Child account - IAM configuration

  1. Create a file: *trust_policy.json* (replace HUB_ACCOUNT_ID with the AWS account ID of your hub account):

    { "Version": "2012-10-17", "Statement": [{ "Effect": "Allow", "Principal": { "AWS": "arn:aws:iam::HUB_ACCOUNT_ID:root" }, "Action": "sts:AssumeRole" }] }
  2. Configure your AWS CLI to use the child account. You’ll need the following permissions:

    iam:CreateRole iam:AttachRolePolicy
  3. Create a role called the AwsAccountDiscoveryRole in your child account with a trust to the hub account:

    aws iam create-role --role-name AwsAccountDiscoveryRole \ --assume-role-policy-document file://trust_policy.json
  4. Attach the ReadOnlyAccess policy to the role:

    aws iam attach-role-policy --role-name AwsAccountDiscoveryRole \ --policy-arn arn:aws:iam::aws:policy/ReadOnlyAccess

Run Discovery from the Hub account

Open the AWS Management Console in the Hub account and open AWS CloudShell.

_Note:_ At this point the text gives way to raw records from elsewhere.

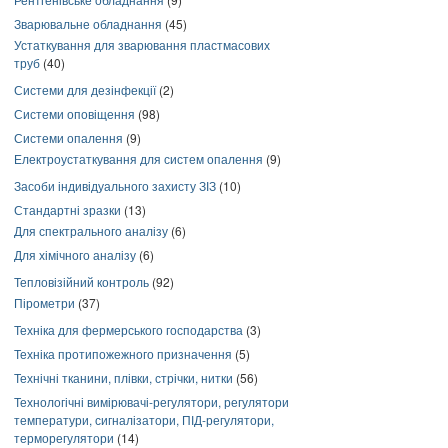
Зварювальне обладнання
(45)
Устаткування для зварювання пластмасових
труб
(40)
Системи для дезінфекції
(2)
Системи оповіщення
(98)
Системи опалення
(9)
Електроустаткування для систем опалення
(9)
Засоби індивідуального захисту ЗІЗ
(10)
Стандартні зразки
(13)
Для спектрального аналізу
(6)
Для хімічного аналізу
(6)
Тепловізійний контроль
(92)
Пірометри
(37)
Техніка для фермерського господарства
(3)
Техніка протипожежного призначення
(5)
Технічні тканини, плівки, стрічки, нитки
(56)
Технологічні вимірювачі-регулятори, регулятори
температури, сигналізатори, ПІД-регулятори,
терморегулятори
(14)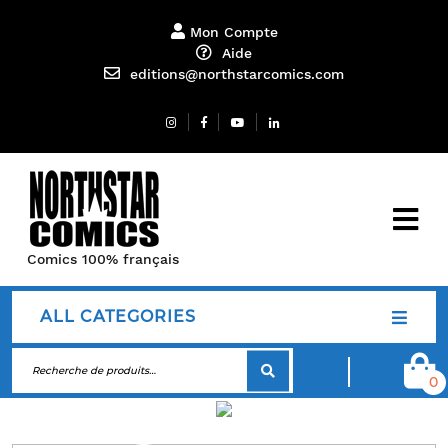
Mon Compte
Aide
editions@northstarcomics.com
Comics 100% français
ALL CATEGORIES
0
Blog Left Sidebar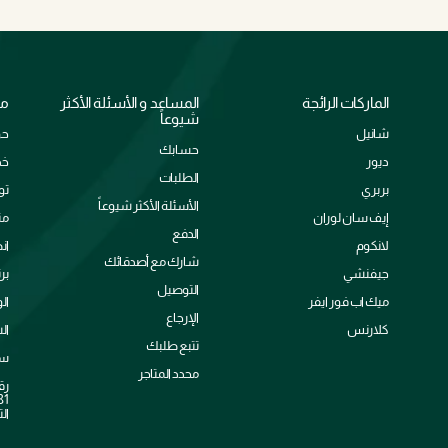
الماركات الرائجة
المساعد و الأسئلة الأكثر
مع
شيوعاً
شانيل
حو
حسابك
ديور
خد
الطلبات
بربري
تو
الأسئلة الأكثر شيوعاً
إيف سان لوران
من
الدفع
لانكوم
ان
شارك مع أصدقائك
جيفنشي
بر
التوصيل
ميك اب فور ايفر
ال
الإرجاع
كلارنس
ال
تتبع طلبك
سي
محدد المتاجر
رق
الت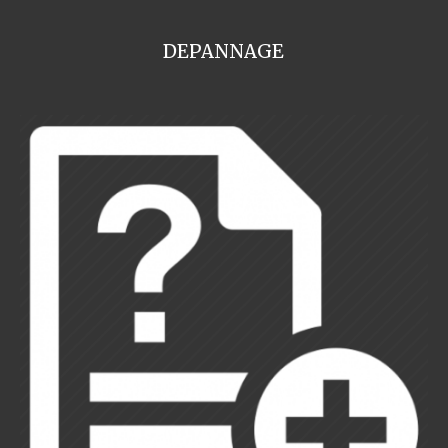
DEPANNAGE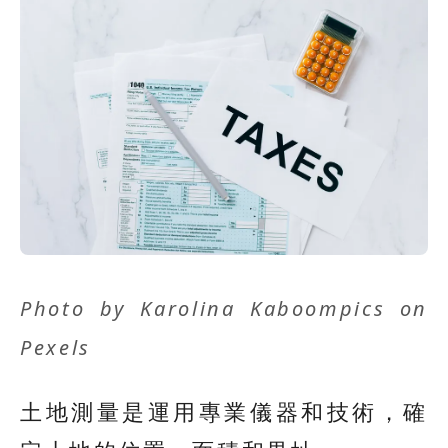
Photo by
Karolina Kaboompics
on
Pexels
土地測量是運用專業儀器和技術，確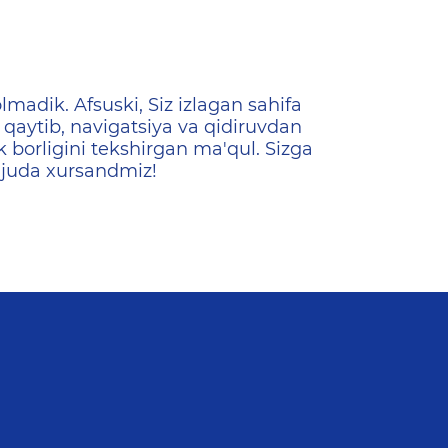
ена
lmadik. Afsuski, Siz izlagan sahifa
qaytib, navigatsiya va qidiruvdan
k borligini tekshirgan ma'qul. Sizga
 juda xursandmiz!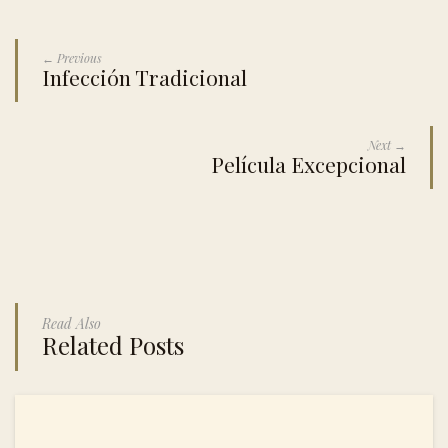
← Previous
Infección Tradicional
Next →
Película Excepcional
Read Also
Related Posts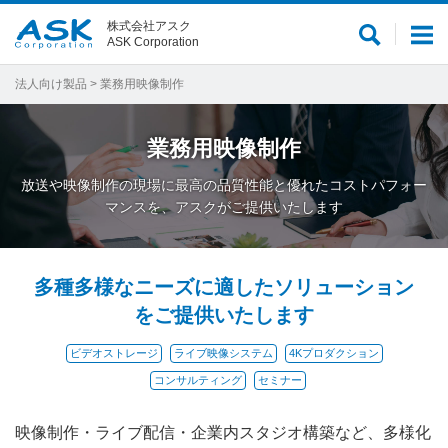
株式会社アスク
サ
メ
ASK Corporation
イ
ニ
ト
ュ
法人向け製品
> 業務用映像制作
内
ー
検
業務用映像制作
索
放送や映像制作の現場に最高の品質性能と優れたコストパフォー
マンスを、アスクがご提供いたします
多種多様なニーズに適したソリューション
をご提供いたします
ビデオストレージ
ライブ映像システム
4Kプロダクション
コンサルティング
セミナー
映像制作・ライブ配信・企業内スタジオ構築など、多様化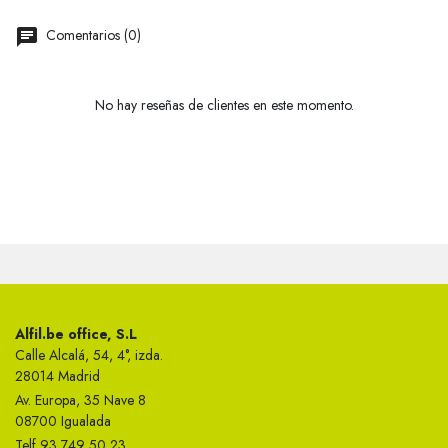
Comentarios (0)
No hay reseñas de clientes en este momento.
Alfil.be office, S.L
Calle Alcalá, 54, 4°, izda.
28014 Madrid
Av. Europa, 35 Nave 8
08700 Igualada
Telf 93 749 50 23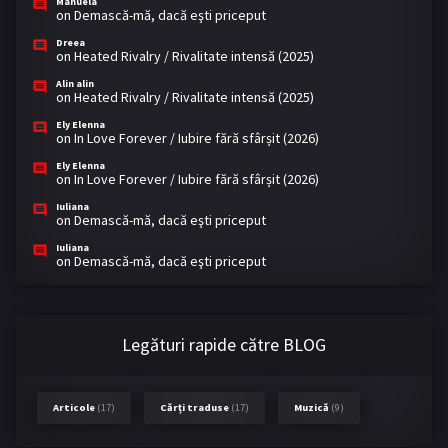
Manuela
on
Demască-mă, dacă eşti priceput
Dreea
on
Heated Rivalry / Rivalitate intensă (2025)
Alin alin
on
Heated Rivalry / Rivalitate intensă (2025)
Ely Elenna
on
In Love Forever / Iubire fără sfârșit (2026)
Ely Elenna
on
In Love Forever / Iubire fără sfârșit (2026)
Iuliana
on
Demască-mă, dacă eşti priceput
Iuliana
on
Demască-mă, dacă eşti priceput
Legături rapide către BLOG
Articole
(17)
Cărți traduse
(17)
Muzică
(9)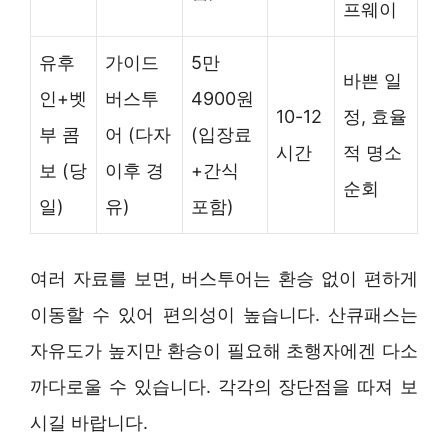
프웨이
유후
가이드
5만
바쁜 일
인+벳
버스투
4900원
10-12
정, 효율
부 콤
어 (다자
(입장료
시간
적 명소
보 (당
이후 경
+간식
순회
일)
유)
포함)
여러 자료를 보면, 버스투어는 환승 없이 편하게
이동할 수 있어 편의성이 높습니다. 산큐패스는
자유도가 높지만 환승이 필요해 초행자에겐 다소
까다로울 수 있습니다. 각각의 장단점을 따져 보
시길 바랍니다.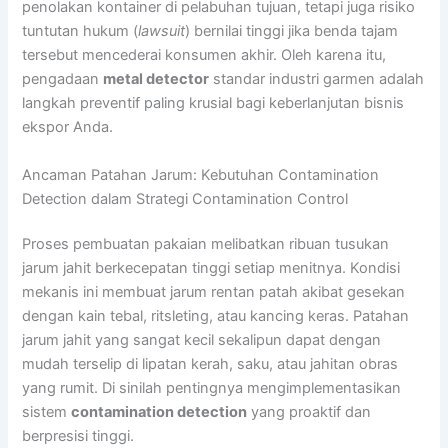
penolakan kontainer di pelabuhan tujuan, tetapi juga risiko
tuntutan hukum (
lawsuit
) bernilai tinggi jika benda tajam
tersebut mencederai konsumen akhir. Oleh karena itu,
pengadaan
metal detector
standar industri garmen adalah
langkah preventif paling krusial bagi keberlanjutan bisnis
ekspor Anda.
Ancaman Patahan Jarum: Kebutuhan Contamination
Detection dalam Strategi Contamination Control
Proses pembuatan pakaian melibatkan ribuan tusukan
jarum jahit berkecepatan tinggi setiap menitnya. Kondisi
mekanis ini membuat jarum rentan patah akibat gesekan
dengan kain tebal, ritsleting, atau kancing keras. Patahan
jarum jahit yang sangat kecil sekalipun dapat dengan
mudah terselip di lipatan kerah, saku, atau jahitan obras
yang rumit. Di sinilah pentingnya mengimplementasikan
sistem
contamination detection
yang proaktif dan
berpresisi tinggi.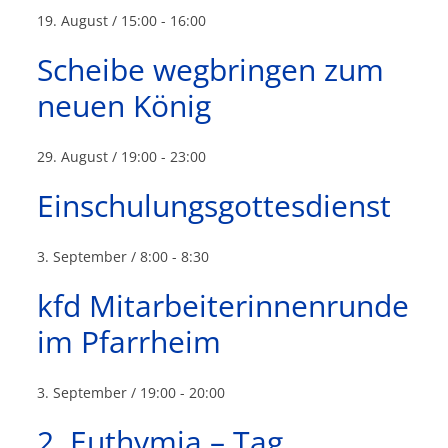
19. August / 15:00
-
16:00
Scheibe wegbringen zum
neuen König
29. August / 19:00
-
23:00
Einschulungsgottesdienst
3. September / 8:00
-
8:30
kfd Mitarbeiterinnenrunde
im Pfarrheim
3. September / 19:00
-
20:00
2. Euthymia – Tag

Configure your AWS CLI to HUB_ACCOUNT_ID

Run the following command with the desired CHILD_ACCOUNT_ID to discover

awsdiscover -a CHILD_ACCOUNT_ID
Note

After you have completed account discovery of a child account, AMS recommends deleting the AwsAccountDiscoveryRole role if you have no further use for it.

CLI reference

Use the Help menu of the tool to get the latest information about the available commands.